Work request »
In the records below, find the line with "Alle 2 Jahre* bie", then copy each line exactly until you have copied the line with "probleem blijkt te". Leave any picture out.
────────────────
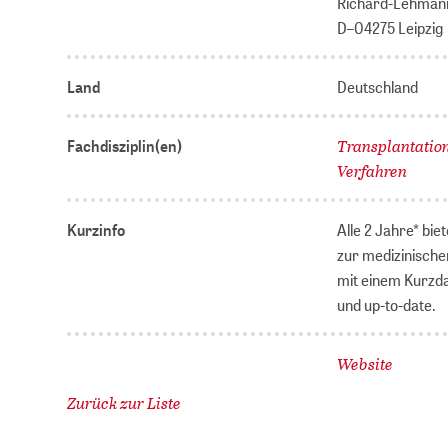
Richard-Lehmann
D–04275 Leipzig
Land
Deutschland
Transplantatio
Fachdisziplin(en)
Verfahren
Kurzinfo
Alle 2 Jahre* bie
zur medizinische
mit einem Kurzd
und up-to-date.
Website
Zurück zur Liste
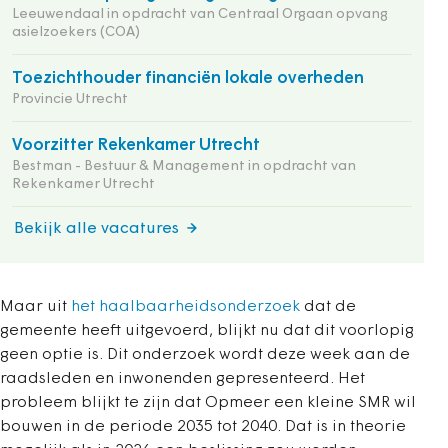
Leeuwendaal in opdracht van Centraal Orgaan opvang
asielzoekers (COA)
Toezichthouder financiën lokale overheden
Provincie Utrecht
Voorzitter Rekenkamer Utrecht
Bestman - Bestuur & Management in opdracht van
Rekenkamer Utrecht
Bekijk alle vacatures
Maar uit
het haalbaarheidsonderzoek
dat de
gemeente heeft uitgevoerd, blijkt nu dat dit voorlopig
geen optie is. Dit onderzoek wordt deze week aan de
raadsleden en inwonenden gepresenteerd. Het
probleem blijkt te zijn dat Opmeer een kleine SMR wil
bouwen in de periode 2035 tot 2040. Dat is in theorie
────────────────
Task output »
Alle 2 Jahre* bie
zur medizinische
mit einem Kurzd
und up-to-date.
Website
Zurück zur Liste
Leeuwendaal in opdracht van Centraal Orgaan opvang
asielzoekers (COA)
Toezichthouder financiën lokale overheden
Provincie Utrecht
Voorzitter Rekenkamer Utrecht
Bestman - Bestuur & Management in opdracht van
Rekenkamer Utrecht
Bekijk alle vacatures
Maar uit
het haalbaarheidsonderzoek
dat de
gemeente heeft uitgevoerd, blijkt nu dat dit voorlopig
geen optie is. Dit onderzoek wordt deze week aan de
raadsleden en inwonenden gepresenteerd. Het
probleem blijkt te zijn dat Opmeer een kleine SMR wil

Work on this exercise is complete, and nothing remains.